« Une grosse pomme au four » : c’est ainsi que l’un des personnages de Do the Right Thing décrit New-York en pleine canicule estivale. Big Apple, en effervescence, cherche l’ombre et le rafraîchissement, vit dans la rue au bruit du ghetto blaster et connaît, sous cette pression atmosphérique et sonore, une escalade de tension intercommunautaire. Sorti en 1989, Do the Right Thing est alors le quatrième long métrage du New-Yorkais Spike Lee, son quatrième aussi sur les questions raciales. La qualité du film, par-delà son sujet, réside dans la mise en scène épidermique des rapports sociaux de proximité, la finesse de son point de vue politique, et ses inventions esthétiques permanentes, en particulier dans son usage de la bande-son. Près de trente ans plus tard, la grammaire de ce hood movie eighties garde sa pertinence.
Température
« Today’s forecast for you : hot ! (…) and the color for today is : black ! » s’écrie au petit matin l’animateur de la radio locale, Mister Señor Love Daddy, campé par Samuel L. Jackson. De fait, les tons sont sépias, les contrastes marqués, les peaux moites. La vie du quartier multiculturel, où se rencontrent communautés noire, italienne, juive, asiatique, est filmée au court d’une longue journée, vibre de ses discussions de rue, ses petits boulots, ses disputes quotidiennes. Mookie, figure centrale et passeur intercommunautaire du film (Spike Lee), livre des pizzas pour les Italiens Pino et Sal ; son ami Buggin Out s’insurge contre la présence de figures italienne aux murs du restaurant, qui ne vit pourtant que par la consommation de la communauté noire. On s’échauffe, chacun campe sur ses positions, les oppositions se tendent, et le son du blaster de l’attachant Radio Barjo exacerbe l’impatience de Pino. Une très belle scène d’arrosage pose la célèbre bouche d’incendie new-yorkaise à la fois en centre de jeu et en potentiel objet de conflit: lentement, le melting-pot de Brooklyn bascule en chaudron infernal, champ de bataille d’une émeute urbaine en devenir.
Fight the power
Les conflits de voisinages et la difficulté d’habiter ensemble sont approchés de manière chorale, ce qui rend un grand service au film politique qu’est Do the Right Thing : sans rien sacrifier à sa violence, il peut ainsi multiplier les accroches et rendre compte de la complexité de cette double équation raciale et spatiale.
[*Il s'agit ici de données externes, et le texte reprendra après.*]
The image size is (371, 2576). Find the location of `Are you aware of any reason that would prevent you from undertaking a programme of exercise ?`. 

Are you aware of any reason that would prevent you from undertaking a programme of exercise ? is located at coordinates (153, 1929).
Une même communauté est représentée par une multitude de personnages, en particulier la communauté noire (les jeunes, les vieux, le clochard, les travailleurs, les oisifs…) aux avis divergents, aux propos tantôt mesurés, tantôt extrêmes, qui incarnent la parole de la rue et ses contradictions. Les formes cinématographiques choisies permettent de mettre en scène le racisme sans l’endosser, comme lors de cette fameuse séquence où clichés et insultes sont directement adressées par les personnages à la caméra dans un travelling avant frontal, dans un long tunnel de litanies racistes. Chaque scène du film est construite alors comme l’étape d’une escalade de tension, le film reconstituant ainsi la complexité d’une montée vers l’émeute. Deux citations concluent le film, laissant le spectateur face au choix moral d’adhérer ou non au mouvement de révolte : celle de Martin Luther King, condamnant l’usage de la violence (« Violence ends by defeating itself. It creates bitterness in the survivors and brutality in the destroyers ») ; celle de Malcolm X, défendant à la violence comme seule forme de clairvoyance : « I don’t even call it violence when it’s self-defense, I call it intelligence. »
Ghetto blaster
La véritable force du film est de parvenir montrer le pouvoir (politique) de l’art, incarné par la musique. Do the Right Thing s’apparente en effet à un véritable drame musical : tout au long du film, l’accompagnement de l’image par un jazz goguenard joue de contrepoints, d’effets de balancier, commente et démonte les situations. La musique est le point de départ du conflit, c’est aussi le lien social du quartier, en la personne du DJ, « your voice of choice », qui sert ponctuellement de voix off au film. Surtout, dès l’introduction, Spike Lee propose une expérience visuelle et sonore funk autour d’une danse libre de Rosie Perez, sorte de « Soul Train » in situ mêlant chorégraphie afro-américaine et boxe sur le titre « Fight the Power » de Public Enemy. Au-delà de la puissance visuelle de la séquence (lumières colorées sur body en lycra), jouant des torsions corporelles comme de formes géométriques abstraites, cette scène exprime la possibilité, dans la danse, d’une fusion entre art et combat. Une proposition que le film lui-même ne contredirait pas.